I think the above comment is spot on, the level of hypocrisy here is quite off the charts. With "protocol" defense, would you view the content with adblock if the browser displayed a gate screen (that adblock didn't block - e.g. a separate page with a custom one-time link to content) saying "by viewing the content I created you consent to view ads. Yes / no" - yes serves HTTP 200 with no enforcement. You could argue "yes serves HTTP 200, protocol yada yada, they should have blocked it", but how, other than the amount of property lost, is it really different from e.g. someone jumping into your car when you step out for 10 seconds and driving away cause hey, you should have locked it?

I also use adblock, but I'm honest with myself - ads suck, and I'm a dick who doesn't care about most content creators. If they ask for money (e.g. on Substack), I pay them or stop reading them. If they use ads I block them cause I don't care. Kinda like speeding on a highway - probably not a right thing to do, oh well if they catch me I'll pay a fine... no need to invent some bogus defense about how speed limits are wrong.

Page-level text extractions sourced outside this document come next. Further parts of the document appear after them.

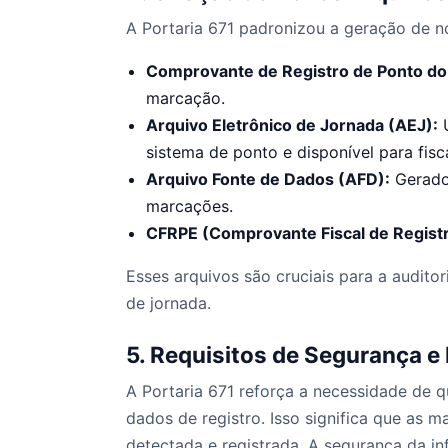
A Portaria 671 padronizou a geração de no
Comprovante de Registro de Ponto do
marcação.
Arquivo Eletrônico de Jornada (AEJ):
U
sistema de ponto e disponível para fisc
Arquivo Fonte de Dados (AFD):
Gerado 
marcações.
CFRPE (Comprovante Fiscal de Registr
Esses arquivos são cruciais para a audito
de jornada.
5. Requisitos de Segurança e 
A Portaria 671 reforça a necessidade de q
dados de registro. Isso significa que as 
detectada e registrada. A segurança da i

Well kinda. The business wanting to market themselves certainly isn't your problem, but the "how does the website monetize itself" is exactly your problem, or rather, it's part of the interaction between the owner of the website you're visiting and you.

You could say "oh, they should just charge for their content", and some definitely do. But the ad model allows for really interesting price discrimination in terms of "who pays for the content". So, if someone buys say.. a Tesla through a website, that conversion subsidizes a million poor kids who don't have to pay anything. In some ways the ad-supported model is the most progressive way to pay content creators - the people who end up paying are the people who spend the most money online.

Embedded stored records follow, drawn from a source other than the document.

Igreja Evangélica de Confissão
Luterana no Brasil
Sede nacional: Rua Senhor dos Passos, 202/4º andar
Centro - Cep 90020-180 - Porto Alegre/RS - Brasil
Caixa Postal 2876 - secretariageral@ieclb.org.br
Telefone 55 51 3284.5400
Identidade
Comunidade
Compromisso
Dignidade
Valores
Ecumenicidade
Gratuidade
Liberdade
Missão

I'd prefer reading content written by people who are just interested in the topic and sharing their thoughts. I want genuine interaction, not commercial garbage.


If you're not paying for a product in which you see the ad, it is your problem though, no? What's in the ad space is immaterial, just that is how the product is monetized.


Problem is though that everyone is being tracked, whether they use free products that show ads based on that data or not. I don't want to be tracked like that but I have very little power here other than blocking certain domains which is never perfect.


The freaking ad is making me pay twice. Once with my attention, and then again with my money if I buy the product (since the advertising cost is incorporated into the price).


And a third time with your data.


If everybody pays, the ads come right back. Paying customers are more lucrative to advertisers than deadbeats.


That's really the root of it. Unless I am actively searching for the exact something your small business offers, I don't care whether your business exists. I don't want to know about it. I don't want you to "reach" me. Your ability or inability to let me know that you exist is not my problem.

My browsing to a website (or watching a TV show, or driving along a road with billboards, or filling up my gas tank) does not entitle anyone to my attention.